In April 2011, we entered into a collaboration and license agreement with Eisai under which we granted Eisai an exclusive worldwide license to our EZH2 program, including EPZ-6438, while retaining an opt-in right to co-develop, co-commercialize and share profits with Eisai as to licensed products in the United States.
Under the terms of the agreement, we received a $3.0 million upfront payment. In addition, we have received $20.8 million in research funding payments, earned $13.0 million in milestone payments, and are eligible to receive up to $195.0 million in additional milestone payments, comprising aggregate development and regulatory milestone payments of up to $80.0 million and sales-based milestone payments of up to $115.0 million. We are also eligible to receive royalties on any net product sales.
Eisai solely funds all research, development and commercialization costs for licensed compounds. If we exercise our opt-in right to co-develop, co-commercialize, and share profits with Eisai, we are required to share ongoing U.S. development costs with Eisai, Eisai is entitled to recover a portion of past development costs as a partial reduction of future milestone payments and royalties paid to Epizyme, and the milestone payments we are eligible to receive in the future are reduced.

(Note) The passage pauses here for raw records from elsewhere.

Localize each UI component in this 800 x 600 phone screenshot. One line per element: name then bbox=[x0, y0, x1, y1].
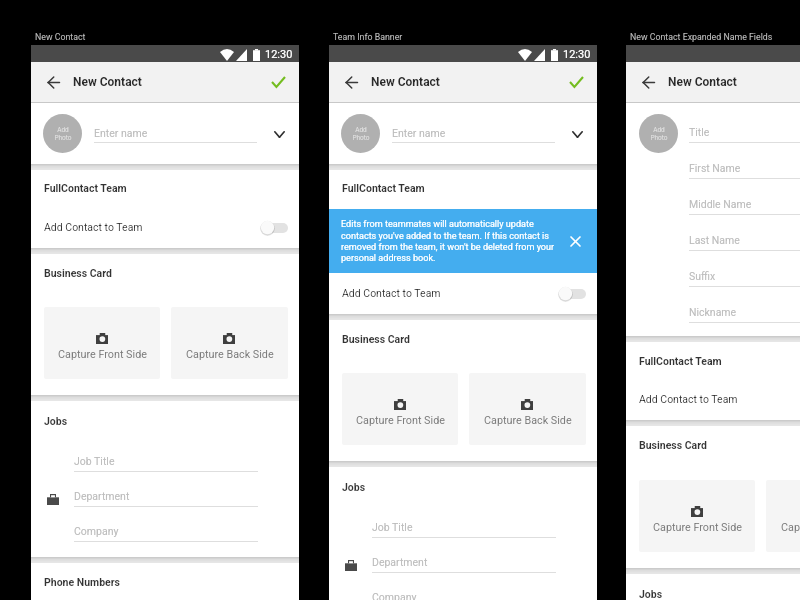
staticText: Jobs bbox=[44, 415, 68, 427]
staticText: Job Title bbox=[372, 521, 413, 533]
button[interactable]: Add Contact to Team bbox=[639, 380, 800, 418]
staticText: Suffix bbox=[689, 270, 716, 282]
staticText: Capture Front Side bbox=[356, 414, 445, 427]
button[interactable]: Capture Back Side bbox=[171, 307, 288, 379]
staticText: New Contact bbox=[371, 75, 440, 89]
button[interactable]: Capture Back Side bbox=[766, 480, 800, 552]
staticText: Capture Back Side bbox=[781, 521, 800, 534]
button[interactable]: Capture Front Side bbox=[44, 307, 160, 379]
staticText: Add Contact to Team bbox=[342, 287, 441, 299]
staticText: Enter name bbox=[392, 127, 446, 139]
button[interactable]: Title bbox=[689, 126, 800, 143]
staticText: Last Name bbox=[689, 234, 740, 246]
staticText: Nickname bbox=[689, 306, 737, 318]
staticText: Edits from teammates will automatically … bbox=[341, 219, 561, 263]
button[interactable]: Company bbox=[74, 525, 258, 542]
staticText: Jobs bbox=[639, 588, 663, 600]
staticText: Team Info Banner bbox=[333, 32, 403, 42]
staticText: Title bbox=[689, 126, 710, 138]
button[interactable]: Company bbox=[372, 591, 556, 600]
staticText: New Contact Expanded Name Fields bbox=[630, 32, 773, 42]
button[interactable]: Job Title bbox=[372, 521, 556, 538]
button[interactable]: Back bbox=[39, 68, 67, 96]
staticText: New Contact bbox=[668, 75, 737, 89]
button[interactable]: Edits from teammates will automatically … bbox=[341, 209, 589, 273]
button[interactable]: Add Photo bbox=[43, 114, 82, 153]
staticText: FullContact Team bbox=[639, 355, 722, 367]
staticText: Capture Front Side bbox=[58, 348, 147, 361]
staticText: Department bbox=[74, 490, 130, 502]
button[interactable]: Department bbox=[74, 490, 258, 507]
staticText: Add Photo bbox=[352, 126, 370, 142]
staticText: Add Contact to Team bbox=[44, 221, 143, 233]
button[interactable]: Capture Front Side bbox=[342, 373, 458, 445]
staticText: Enter name bbox=[94, 127, 148, 139]
button[interactable]: First Name bbox=[689, 162, 800, 179]
staticText: Add Photo bbox=[54, 126, 72, 142]
button[interactable]: Nickname bbox=[689, 306, 800, 323]
staticText: Jobs bbox=[342, 481, 366, 493]
button[interactable]: Dismiss banner bbox=[561, 227, 589, 255]
staticText: FullContact Team bbox=[342, 182, 425, 194]
button[interactable]: Add Contact to Team bbox=[44, 208, 288, 246]
button[interactable]: Save contact bbox=[563, 69, 589, 95]
button[interactable]: Job Title bbox=[74, 455, 258, 472]
staticText: FullContact Team bbox=[44, 182, 127, 194]
button[interactable]: Save contact bbox=[265, 69, 291, 95]
button[interactable]: Add Photo bbox=[639, 114, 678, 153]
staticText: First Name bbox=[689, 162, 741, 174]
button[interactable]: Back bbox=[337, 68, 365, 96]
staticText: Capture Back Side bbox=[186, 348, 274, 361]
staticText: Company bbox=[74, 525, 119, 537]
staticText: New Contact bbox=[35, 32, 86, 42]
staticText: Capture Back Side bbox=[484, 414, 572, 427]
button[interactable]: Add Contact to Team bbox=[342, 273, 586, 313]
staticText: Business Card bbox=[44, 267, 112, 279]
staticText: Capture Front Side bbox=[653, 521, 742, 534]
button[interactable]: Expand name fields bbox=[565, 122, 589, 146]
staticText: 12:30 bbox=[563, 48, 591, 61]
staticText: Add Contact to Team bbox=[639, 393, 738, 405]
button[interactable]: Last Name bbox=[689, 234, 800, 251]
staticText: Business Card bbox=[639, 439, 707, 451]
button[interactable]: Middle Name bbox=[689, 198, 800, 215]
staticText: Phone Numbers bbox=[44, 576, 120, 588]
staticText: Business Card bbox=[342, 333, 410, 345]
button[interactable]: Add Photo bbox=[341, 114, 380, 153]
staticText: Company bbox=[372, 591, 417, 600]
button[interactable]: Suffix bbox=[689, 270, 800, 287]
button[interactable]: Capture Front Side bbox=[639, 480, 755, 552]
staticText: Middle Name bbox=[689, 198, 752, 210]
button[interactable]: Expand name fields bbox=[267, 122, 291, 146]
button[interactable]: Capture Back Side bbox=[469, 373, 586, 445]
staticText: Job Title bbox=[74, 455, 115, 467]
button[interactable]: Department bbox=[372, 556, 556, 573]
staticText: Department bbox=[372, 556, 428, 568]
button[interactable]: Back bbox=[634, 68, 662, 96]
staticText: 12:30 bbox=[265, 48, 293, 61]
staticText: Add Photo bbox=[650, 126, 668, 142]
staticText: New Contact bbox=[73, 75, 142, 89]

In January 2011, we entered into a collaboration and license agreement with GSK to discover, develop and commercialize novel small molecule HMT inhibitors directed to three targets from our product platform.

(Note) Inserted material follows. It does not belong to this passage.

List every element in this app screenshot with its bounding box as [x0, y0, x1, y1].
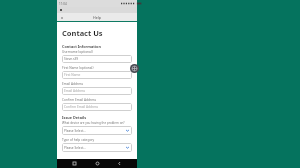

Under the agreement, we received an upfront payment of $20.0 million. In addition, we have received a $3.0 million payment upon the execution of an agreement amendment, $6.0 million of fixed research funding, $6.7 million in research funding payments and $15.0 million in milestone payments and are eligible to receive up to $620.0 million in additional milestone payments, comprising aggregate research, development and regulatory milestone payments of up to $402.0 million and sales-based milestone payments of up to $218.0 million. In addition, GSK is required to pay us royalties on worldwide net product sales.
Companion Diagnostic Collaborations
In collaboration with established diagnostic companies, we are developing companion diagnostics to identify patients who have the specific genetically defined cancer targeted by each of our therapeutic product candidates.

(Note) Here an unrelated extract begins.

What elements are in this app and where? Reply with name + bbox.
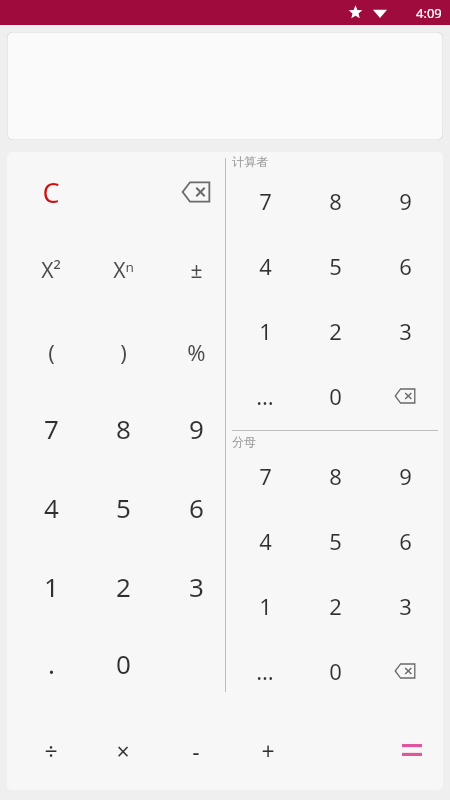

In December 2012, together with Eisai, we entered into an agreement with Roche Molecular Systems, Inc., to develop and to commercialize a companion diagnostic for use with our EPZ-6438 therapeutic product candidate. The development costs under the agreement with Roche will be the responsibility of Eisai until such time as we may exercise our opt-in right under the collaboration with Eisai. If we exercise our opt-in right under the Eisai agreement, the costs under the Roche agreement will be shared by us and Eisai as determined under the profit share and co-commercialization components of the Eisai collaboration agreement.
In February 2013, we entered into an agreement with Abbott under which we agreed to fund Abbott’s development of a companion diagnostic to identify patients with the MLL-r genetic alteration targeted by EPZ-5676.